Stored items

------------------------------------------------

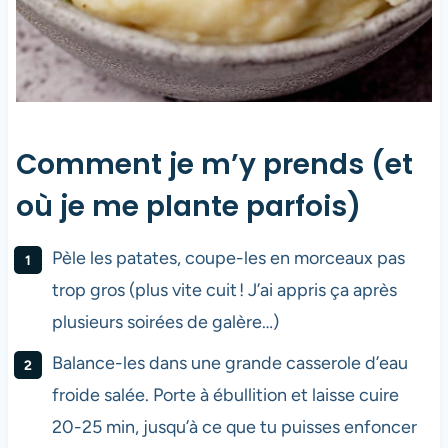
Comment je m’y prends (et
où je me plante parfois)
Pèle les patates, coupe-les en morceaux pas
trop gros (plus vite cuit ! J’ai appris ça après
plusieurs soirées de galère…)
Balance-les dans une grande casserole d’eau
froide salée. Porte à ébullition et laisse cuire
20-25 min, jusqu’à ce que tu puisses enfoncer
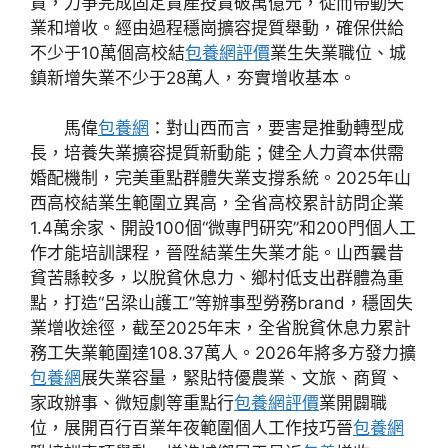
資，力爭完成固定資產投資破萬億元，從而帶動失
業和增收。經由過程穩崗擴容提質舉動，確保供給
不少于10萬個高校結
包養網評價
業生失業職位、城
鎮新增失業不少于28萬人，夯實增收基本。
馬偉
包養網
：對山西而言，要害是推動轉型成
長，培養失業擴容提質新動能；健全人力資本供需
婚配機制，完美重點群體失業支撐系統。2025年山
西高校結業生範圍立異高，全省高校累計訪問企業
1.4萬余家、開設100個“微專門研究”和200門個人工
作才能培訓課程，晉陞結業生失業才能。山西曩昔
貧苦縣較多，以脫貧休息力、鄉村低支出群體為重
點，打造“呂梁山護工”等辦事型勞務brand，穩固失
業增收途徑，截至2025年末，全省脫貧休息力累計
務工失業範圍達108.37萬人。2026年將多方發力擴
包養網
展失業容量，緊貼特優農業、文旅、商貿、
家政辦事、微短劇等重點行
包養網評價
業開闢職
位，展開百行百業年夜範圍個人工作技巧晉
包養網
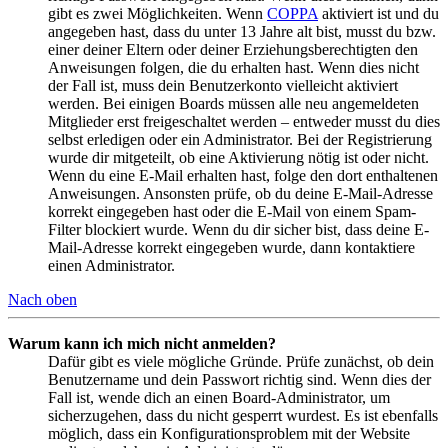
gibt es zwei Möglichkeiten. Wenn
COPPA
aktiviert ist und du
angegeben hast, dass du unter 13 Jahre alt bist, musst du bzw.
einer deiner Eltern oder deiner Erziehungsberechtigten den
Anweisungen folgen, die du erhalten hast. Wenn dies nicht
der Fall ist, muss dein Benutzerkonto vielleicht aktiviert
werden. Bei einigen Boards müssen alle neu angemeldeten
Mitglieder erst freigeschaltet werden – entweder musst du dies
selbst erledigen oder ein Administrator. Bei der Registrierung
wurde dir mitgeteilt, ob eine Aktivierung nötig ist oder nicht.
Wenn du eine E-Mail erhalten hast, folge den dort enthaltenen
Anweisungen. Ansonsten prüfe, ob du deine E-Mail-Adresse
korrekt eingegeben hast oder die E-Mail von einem Spam-
Filter blockiert wurde. Wenn du dir sicher bist, dass deine E-
Mail-Adresse korrekt eingegeben wurde, dann kontaktiere
einen Administrator.
Nach oben
Warum kann ich mich nicht anmelden?
Dafür gibt es viele mögliche Gründe. Prüfe zunächst, ob dein
Benutzername und dein Passwort richtig sind. Wenn dies der
Fall ist, wende dich an einen Board-Administrator, um
sicherzugehen, dass du nicht gesperrt wurdest. Es ist ebenfalls
möglich, dass ein Konfigurationsproblem mit der Website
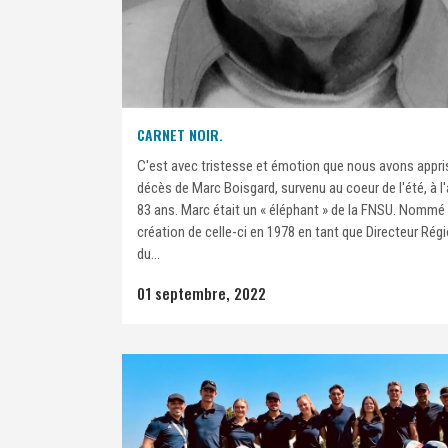
CARNET NOIR.
C'est avec tristesse et émotion que nous avons appris
décès de Marc Boisgard, survenu au coeur de l'été, à l
83 ans. Marc était un « éléphant » de la FNSU. Nommé 
création de celle-ci en 1978 en tant que Directeur Rég
du...
01 septembre, 2022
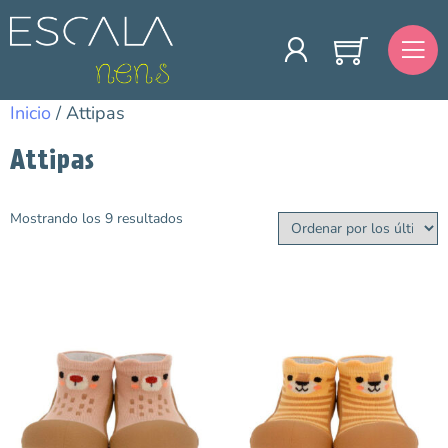
Inicio
/ Attipas
Attipas
Mostrando los 9 resultados
Categorías
Primavera/Verano
Bebé
Talla
19
20
21
22
25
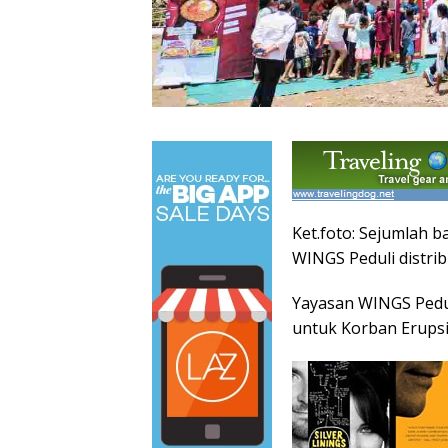
Ket.foto: Sejumlah 
WINGS Peduli distri
Yayasan WINGS Pedul
untuk Korban Erups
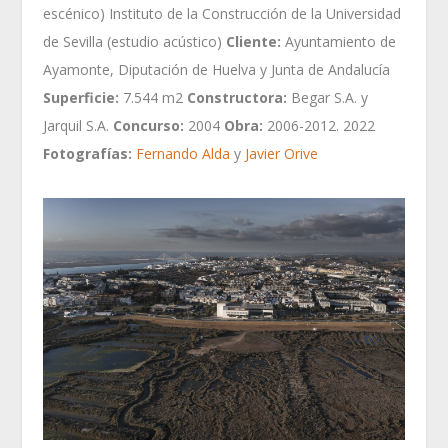
escénico) Instituto de la Construcción de la Universidad
de Sevilla (estudio acústico)
Cliente:
Ayuntamiento de
Ayamonte, Diputación de Huelva y Junta de Andalucía
Superficie:
7.544 m2
Constructora:
Begar S.A. y
Jarquil S.A.
Concurso:
2004
Obra:
2006-2012. 2022
Fotografías:
Fernando Alda
y
Javier Orive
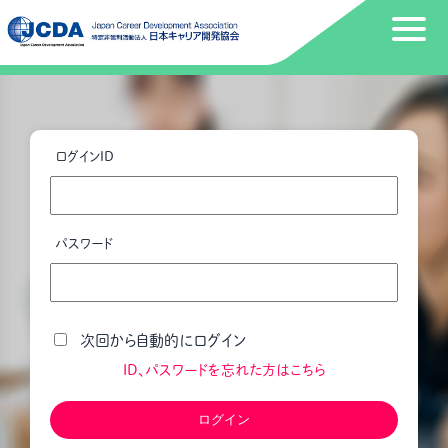
ログインID
パスワード
次回から自動的にログイン
ID、パスワードを忘れた方はこちら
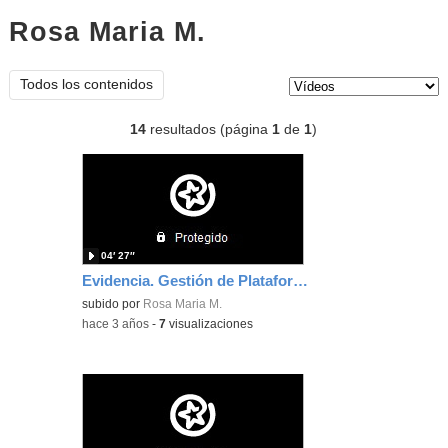
Rosa Maria M.
vídeos
Tipo de contenido:
Todos los contenidos
14
resultados (página
1
de
1
)
04′ 27″
Evidencia. Gestión de Plataforma de Aprendizaje y Gestión
subido por
Rosa Maria M.
-
hace 3 años
-
7
visualizaciones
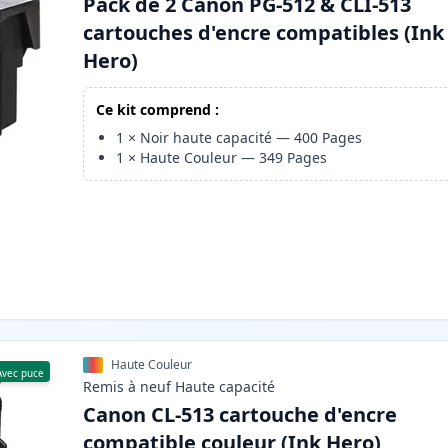
Pack de 2 Canon PG-512 & CLI-513
cartouches d'encre compatibles (Ink
Hero)
Ce kit comprend :
1
×
Noir haute capacité
—
400
Pages
1
×
Haute Couleur
—
349
Pages
Haute Couleur
Avec puce
Remis à neuf
Haute
capacité
Canon CL-513 cartouche d'encre
compatible couleur (Ink Hero)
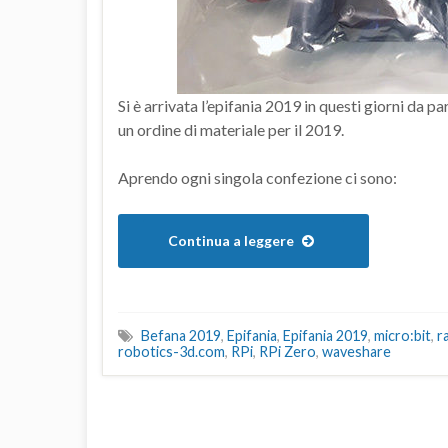
Si è arrivata l’epifania 2019 in questi giorni da pa
un ordine di materiale per il 2019.
Aprendo ogni singola confezione ci sono:
Continua a leggere
Befana 2019
,
Epifania
,
Epifania 2019
,
micro:bit
,
r
robotics-3d.com
,
RPi
,
RPi Zero
,
waveshare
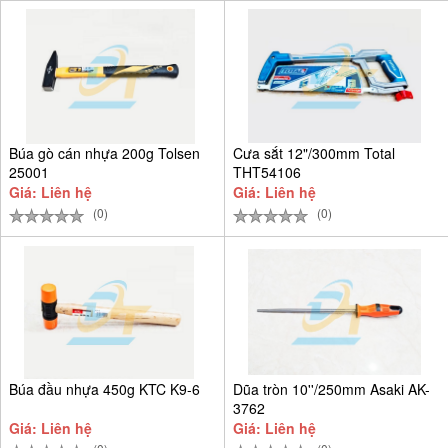
Búa gò cán nhựa 200g Tolsen
Cưa sắt 12"/300mm Total
25001
THT54106
Giá: Liên hệ
Giá: Liên hệ
(0)
(0)
Búa đầu nhựa 450g KTC K9-6
Dũa tròn 10''/250mm Asaki AK-
3762
Giá: Liên hệ
Giá: Liên hệ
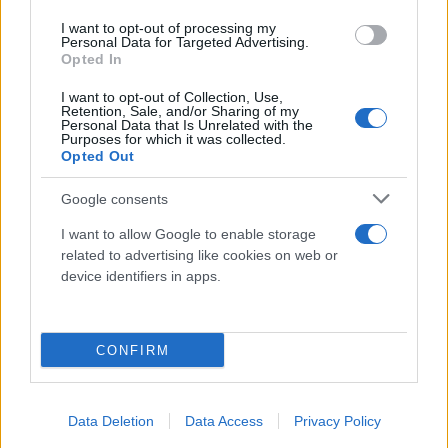
I want to opt-out of processing my
Personal Data for Targeted Advertising.
Opted In
I want to opt-out of Collection, Use,
Retention, Sale, and/or Sharing of my
Personal Data that Is Unrelated with the
Purposes for which it was collected.
Opted Out
Google consents
I want to allow Google to enable storage
related to advertising like cookies on web or
device identifiers in apps.
CONFIRM
Data Deletion
Data Access
Privacy Policy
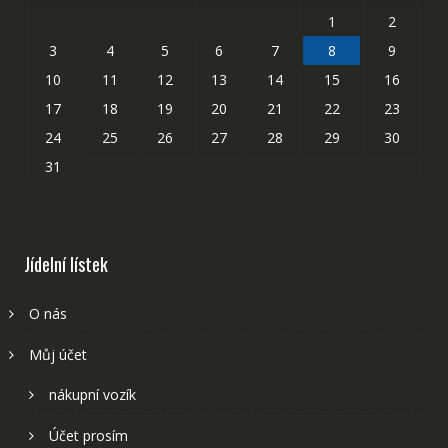
1
2
3
4
5
6
7
8
9
10
11
12
13
14
15
16
17
18
19
20
21
22
23
24
25
26
27
28
29
30
31
Jídelní lístek
O nás
Můj účet
nákupní vozík
Účet prosím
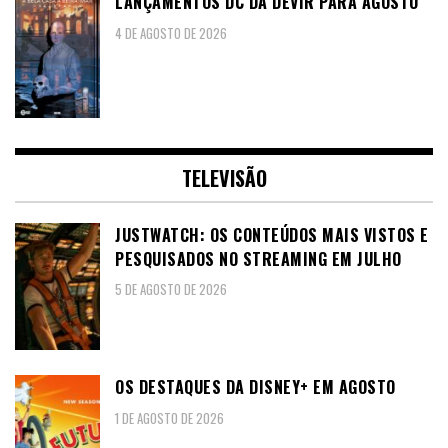
LANÇAMENTOS DC DA DEVIR PARA AGOSTO
4 DE AGOSTO DE 2026
TELEVISÃO
JUSTWATCH: OS CONTEÚDOS MAIS VISTOS E
PESQUISADOS NO STREAMING EM JULHO
5 DE AGOSTO DE 2026
OS DESTAQUES DA DISNEY+ EM AGOSTO
1 DE AGOSTO DE 2026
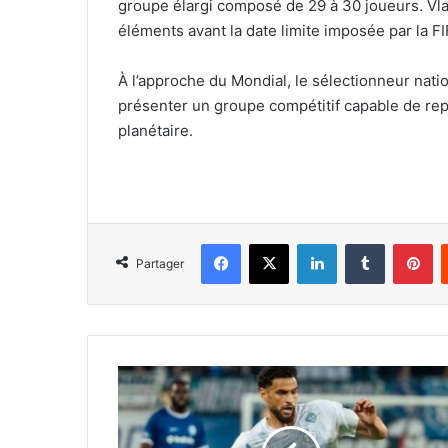
groupe élargi composé de 29 à 30 joueurs. Vlad
éléments avant la date limite imposée par la FI
À l’approche du Mondial, le sélectionneur nation
présenter un groupe compétitif capable de rep
planétaire.
Facebook
X
Linkedin
Tumblr
Pi
Partager
Zorgane
frustré
par
sa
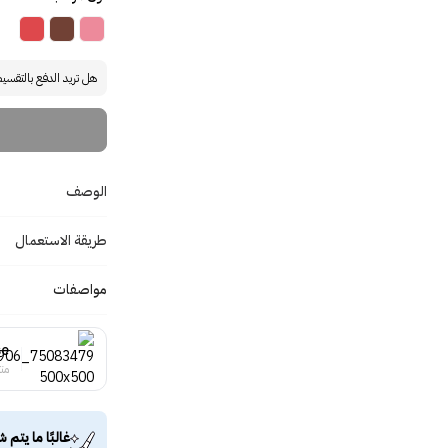
هل تريد الدفع بالتقسي
الوصف
طريقة الاستعمال
مواصفات
se
منت
غالبًا ما يتم ش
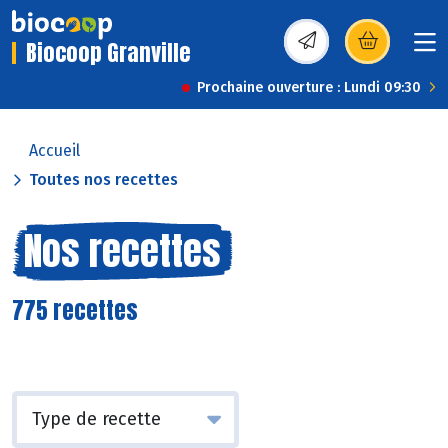
Biocoop Granville
(s’ouvre dans une nou
Prochaine ouverture : Lundi 09:30
Accueil
Toutes nos recettes
Nos recettes
775 recettes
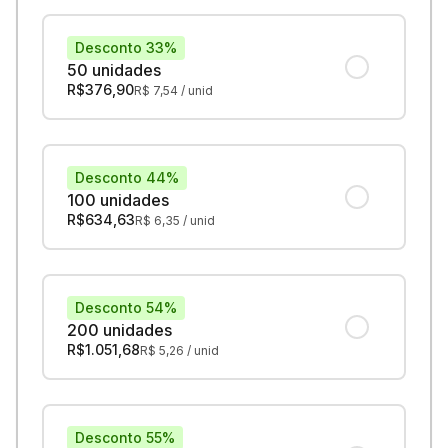
Desconto 33%
50 unidades
R$
376,90
R$
7,54
/ unid
Desconto 44%
100 unidades
R$
634,63
R$
6,35
/ unid
Desconto 54%
200 unidades
R$
1.051,68
R$
5,26
/ unid
Desconto 55%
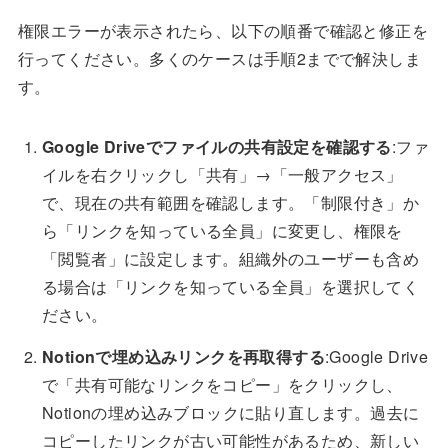
権限エラーが表示されたら、以下の順番で確認と修正を
行ってください。多くのケースは手順2までで解決しま
す。
Google Driveでファイルの共有設定を確認する
:ファ
イルを右クリックし「共有」→「一般アクセス」
で、現在の共有範囲を確認します。「制限付き」か
ら「リンクを知っている全員」に変更し、権限を
「閲覧者」に設定します。組織外のユーザーも含め
る場合は「リンクを知っている全員」を選択してく
ださい。
Notionで埋め込みリンクを再取得する
:Google Drive
で「共有可能なリンクをコピー」をクリックし、
Notionの埋め込みブロックに貼り直します。過去に
コピーしたリンクが古い可能性があるため、新しい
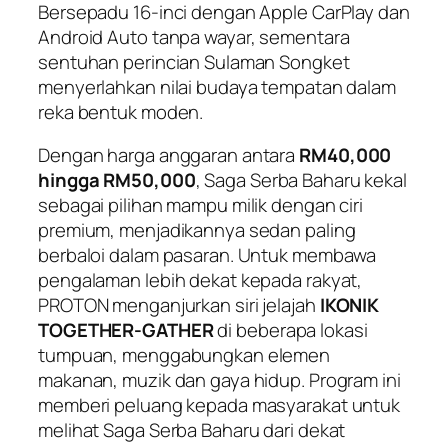
Bersepadu 16-inci dengan Apple CarPlay dan
Android Auto tanpa wayar, sementara
sentuhan perincian Sulaman Songket
menyerlahkan nilai budaya tempatan dalam
reka bentuk moden.
Dengan harga anggaran antara
RM40,000
hingga RM50,000
, Saga Serba Baharu kekal
sebagai pilihan mampu milik dengan ciri
premium, menjadikannya sedan paling
berbaloi dalam pasaran. Untuk membawa
pengalaman lebih dekat kepada rakyat,
PROTON menganjurkan siri jelajah
IKONIK
TOGETHER-GATHER
di beberapa lokasi
tumpuan, menggabungkan elemen
makanan, muzik dan gaya hidup. Program ini
memberi peluang kepada masyarakat untuk
melihat Saga Serba Baharu dari dekat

------------------------------------------------

[Problem to solve] Whichever lines of the data include the word "encre", pull them out.

[Completed exercise]
cartouches d'encre compatibles (Ink
Canon CL-513 cartouche d'encre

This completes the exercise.